Application of neural network based variable fractional order PID controllers for load frequency control in isolated microgrids

A dependable and highly effective load frequency control (LFC) is a critical requirement of modern power systems, and it necessitates special consideration for the proper operation of microgrids (MGs). It can be even more critical for the isolated MGs, which are remotely operated in rural areas, due to the increased penetration of renewable energy sources (RESs) including fuel cells (FC), solar and wind energy, and integrated energy storage systems (ESSs). As a result of technological advancements in control and computation tools, it is crucial to develop new solutions for the LFC system and ensure the power quality of these hybrid MGs (HMGs). This chapter addresses the application of (fractional-order) proportional-integral-derivative ((FO)PID) controllers with variable gains and orders to frequency deviation control (FDC). In a coordinated control strategy between ESSs and RESs, our objective is to design an FDC system based on the variable PID-type controllers which are tuned by a neural network (NN) in a multiagent structure.

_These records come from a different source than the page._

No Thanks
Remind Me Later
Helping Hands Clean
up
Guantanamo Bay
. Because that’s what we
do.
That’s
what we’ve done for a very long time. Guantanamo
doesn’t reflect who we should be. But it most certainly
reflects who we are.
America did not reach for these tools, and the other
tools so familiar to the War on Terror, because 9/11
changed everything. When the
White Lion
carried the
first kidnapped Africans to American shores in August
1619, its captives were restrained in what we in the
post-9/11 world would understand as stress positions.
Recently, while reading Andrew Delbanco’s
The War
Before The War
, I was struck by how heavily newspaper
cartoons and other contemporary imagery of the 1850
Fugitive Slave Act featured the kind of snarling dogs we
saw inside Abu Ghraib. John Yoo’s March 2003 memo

To achieve this, a reinforcement learning (RL) technique is applied to train the NN-based tuners. This automatically tuned NN-based variable (FO)PID (V(FO)PID) controller associated with RL enhances the performance of isolated HMGs under different levels of RES penetration and load disturbances. By capturing all tuning knobs of the V(FO)PID controller in a self-tuning technique, the proposed approach not only can provide a desirable performance related to the LFC problems such as recovery time or frequency stability but also can be used over a wide range of operating conditions due to its flexibility in configuring the integration and derivative actions toward improving the frequency stabilization performance.